What are the main scalability show-stoppers in MySQL 5.7 and current 8.0 release candidate for RW and IO-bound workloads? - the most "killing" are the following ones :

  • REDO log contentions are blocking your whole transaction processing from going faster..
  • Transaction (TRX) management becomes very quickly a huge bottleneck as soon as your transactions are fast and/or short..
  • internal locking and row locking (LOCK) will quickly kill your performance as soon as your data access pattern is not uniform, etc..
  • and yet more, historically as soon as you're involving any IO operations, they all will go via one single and global locking path (fil_system mutex) which will make a use of faster storage solutions (flash) simply useless..

so, it was definitively a time to take our hands on this ;-))

The whole story about is pretty amazing, but I have to be short, so :
  • in short : we know exactly what we have to do to get a rid of this all
  • we have a working prototype code allowing us to expect pretty important potential gains in RW and pure Write workloads
  • the only real problem here is that a road from "prototype" to "production quality" code is much longer than anyone could expect (even me ;-))
  • so within MySQL 8.0 GA timeframe we could not deliver all the fixes we have, and we have to go by priority here..
  • and the priority #1 from the list of issues mentioned above is for sure going to REDO and IO problems, as the most common show-stoppers for most of RW workloads today
  • the 8.0 planned changes are not yet final, but you may already get a first idea about by trying our "preview" MySQL 8.0-labs release

While this article will be mostly about the changes we're doing for REDO.

And in fact the story around InnoDB REDO contains many various surprises :
  • historically, very often the perception of how REDO activity is impacting overall InnoDB performance was seen as a balance between performance -vs- security in "trx_commit" tuning settings, e.g. :
    • innodb_flush_log_at_trx_commit=1 : flushing (fsync) REDO on every COMMIT
    • innodb_flush_log_at_trx_commit=2 : flushing REDO only once per second
    • general observations : using innodb_flush_log_at_trx_commit=2 gives a better performance
    • common conclusion :
      • fsync operations are having an important cost, doing it less frequently helps performance
      • use innodb_flush_log_at_trx_commit=2 if you want a better performance and can accept to loose 1sec of last transactional activity in case of power off..

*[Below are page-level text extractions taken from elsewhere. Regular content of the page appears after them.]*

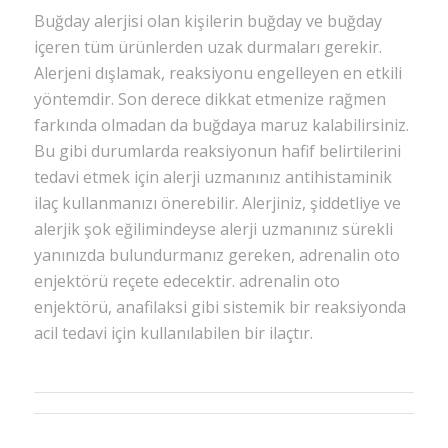
Buğday alerjisi olan kişilerin buğday ve buğday
içeren tüm ürünlerden uzak durmaları gerekir.
Alerjeni dışlamak, reaksiyonu engelleyen en etkili
yöntemdir. Son derece dikkat etmenize rağmen
farkında olmadan da buğdaya maruz kalabilirsiniz.
Bu gibi durumlarda reaksiyonun hafif belirtilerini
tedavi etmek için alerji uzmanınız antihistaminik
ilaç kullanmanızı önerebilir. Alerjiniz, şiddetliye ve
alerjik şok eğilimindeyse alerji uzmanınız sürekli
yanınızda bulundurmanız gereken, adrenalin oto
enjektörü reçete edecektir. adrenalin oto
enjektörü, anafilaksi gibi sistemik bir reaksiyonda
acil tedavi için kullanılabilen bir ilaçtır.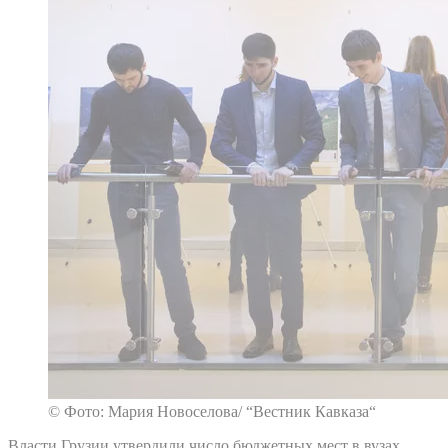
© Фото: Мария Новоселова/ “Вестник Кавказа“
Власти Грузии утвердили число бюджетных мест в вузах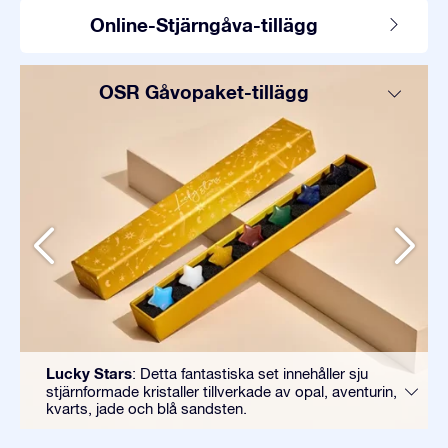
Online-Stjärngåva-tillägg
OSR Gåvopaket-tillägg
Lucky Stars
: Detta fantastiska set innehåller sju
stjärnformade kristaller tillverkade av opal, aventurin,
kvarts, jade och blå sandsten.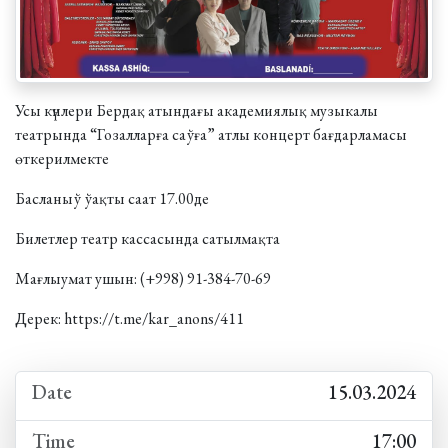
Усы күнлери Бердақ атындағы академиялық музыкалы
театрында “Гозалларға саўға” атлы концерт бағдарламасы
өткерилмекте
Басланыў ўақты саат 17.00де
Билетлер театр кассасында сатылмақта
Мағлыумат ушын: (+998) 91-384-70-69
Дерек:
https://t.me/kar_anons/411
Date
15.03.2024
Time
17:00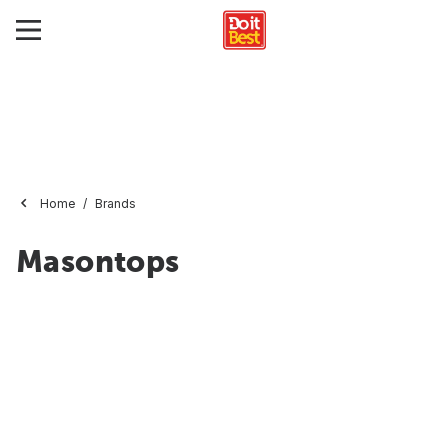
Home
Brands
Masontops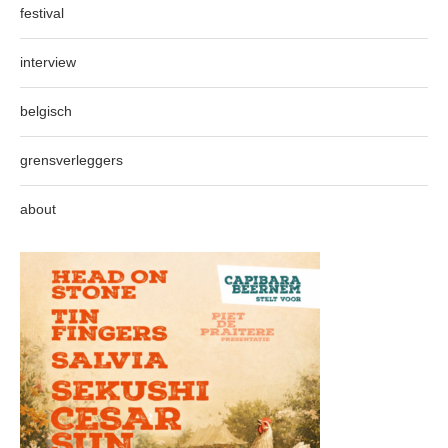
festival
interview
belgisch
grensverleggers
about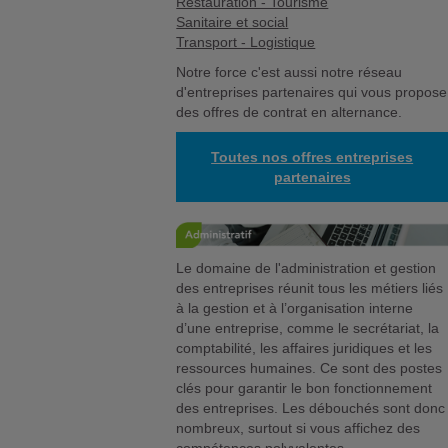
Restauration - Tourisme
Sanitaire et social
Transport - Logistique
Notre force c'est aussi notre réseau
d'entreprises partenaires qui vous propose
des offres de contrat en alternance.
Toutes nos offres entreprises
partenaires
Le domaine de l'administration et gestion
des entreprises réunit tous les métiers liés
à la gestion et à l’organisation interne
d’une entreprise, comme le secrétariat, la
comptabilité, les affaires juridiques et les
ressources humaines. Ce sont des postes
clés pour garantir le bon fonctionnement
des entreprises. Les débouchés sont donc
nombreux, surtout si vous affichez des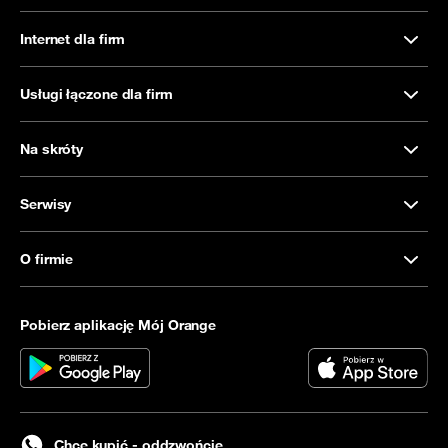
Internet dla firm
Usługi łączone dla firm
Na skróty
Serwisy
O firmie
Pobierz aplikację Mój Orange
Chcę kupić - oddzwońcie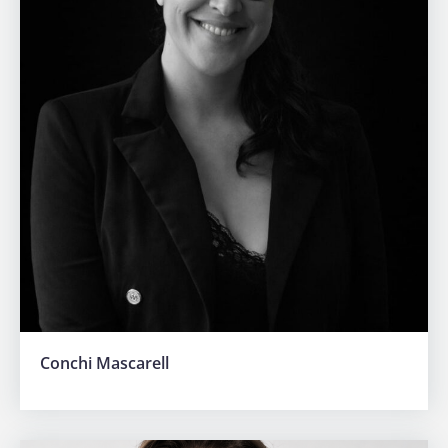
Conchi Mascarell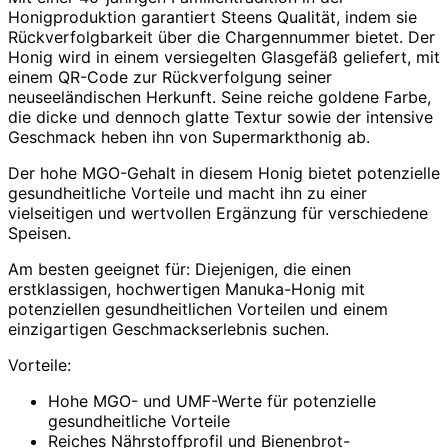
Honigproduktion garantiert Steens Qualität, indem sie
Rückverfolgbarkeit über die Chargennummer bietet. Der
Honig wird in einem versiegelten Glasgefäß geliefert, mit
einem QR-Code zur Rückverfolgung seiner
neuseeländischen Herkunft. Seine reiche goldene Farbe,
die dicke und dennoch glatte Textur sowie der intensive
Geschmack heben ihn von Supermarkthonig ab.
Der hohe MGO-Gehalt in diesem Honig bietet potenzielle
gesundheitliche Vorteile und macht ihn zu einer
vielseitigen und wertvollen Ergänzung für verschiedene
Speisen.
Am besten geeignet für: Diejenigen, die einen
erstklassigen, hochwertigen Manuka-Honig mit
potenziellen gesundheitlichen Vorteilen und einem
einzigartigen Geschmackserlebnis suchen.
Vorteile:
Hohe MGO- und UMF-Werte für potenzielle
gesundheitliche Vorteile
Reiches Nährstoffprofil und Bienenbrot-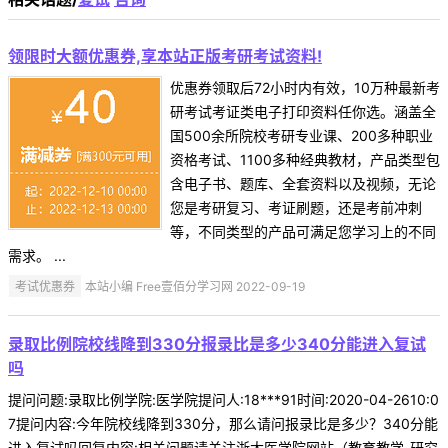
领限时大额优惠券,享本站正版考研考试资料!
优惠券领取后72小时内有效，10万种最新考
研考试考证类电子打印资料任你选。涵盖全
国500余所院校考研专业课、200多种职业
资格考试、1100多种经典教材，产品类型包
含电子书、题库、全套资料以及视频，无论
您是考研复习、考证刷题，还是考前冲刺
等，不同类型的产品可满足您学习上的不同
需求。 ...
考试优惠券
本站小编 Free壹佰分学习网 2022-09-19
录取比例院校线降到330分报录比是多少340分能进入复试
吗
提问问题:录取比例学院:医学院提问人:18***91时间:2020-04-2610:0
7提问内容:今年院校线降到330分，那么请问报录比是多少？340分能
进入复试吗回复内容:相关问题请关注浙大医学院网站（教育教学-研究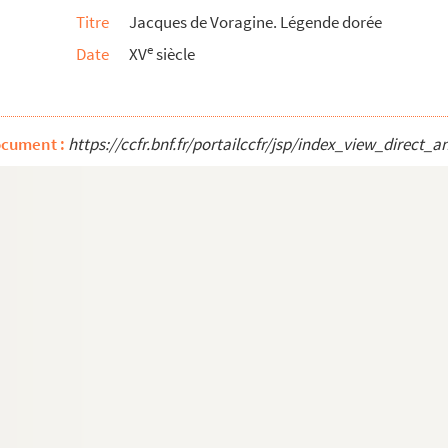
Titre
Jacques de Voragine. Légende dorée
e
Date
XV
siècle
e
 la Sérénissime République, à la fin du XVI
siècle
aniae confederationis
ocument :
https://ccfr.bnf.fr/portailccfr/jsp/index_view_dire
s de M. d'Aube, de la correspondance qu'il a eu...
cula, etc.
e de justice établie en décembre 1661 dans la Chambr...
r
atre parties du monde, par le s
de La Croix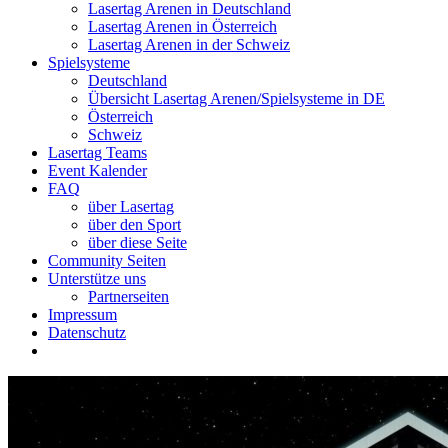
Lasertag Arenen in Deutschland
Lasertag Arenen in Österreich
Lasertag Arenen in der Schweiz
Spielsysteme
Deutschland
Übersicht Lasertag Arenen/Spielsysteme in DE
Österreich
Schweiz
Lasertag Teams
Event Kalender
FAQ
über Lasertag
über den Sport
über diese Seite
Community Seiten
Unterstütze uns
Partnerseiten
Impressum
Datenschutz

  • and the main key point in this perception is : "doing fsync to flush REDO is costly"
  • while even 20 year ago there were many storage solutions capable to greatly improve write performance (like arrays having battery-protected-cache on controller, or simple write-cache chips, etc.) -- which are particularly will be very efficient with REDO writes which as small and fully sequential..
  • however, most of the time the slowness of trx_commit=1 was mostly attributed to "frequent fsync calls" rather to REDO design itself..
  • our very fist suspects about REDO design started yet 2 years ago when Sunny implemented a probe dirty patch just to see the potential impact of a different approach in REDO queueing.. => which gave a completely unexpected result : surprisingly observed performance on the same RW workload was better with trx_commit=1 comparing to trx_commit=2..
  • after what it became clear that the whole issue is rather related to REDO design, while frequently involved fsync is not representing its main reason but just amplifying the problem..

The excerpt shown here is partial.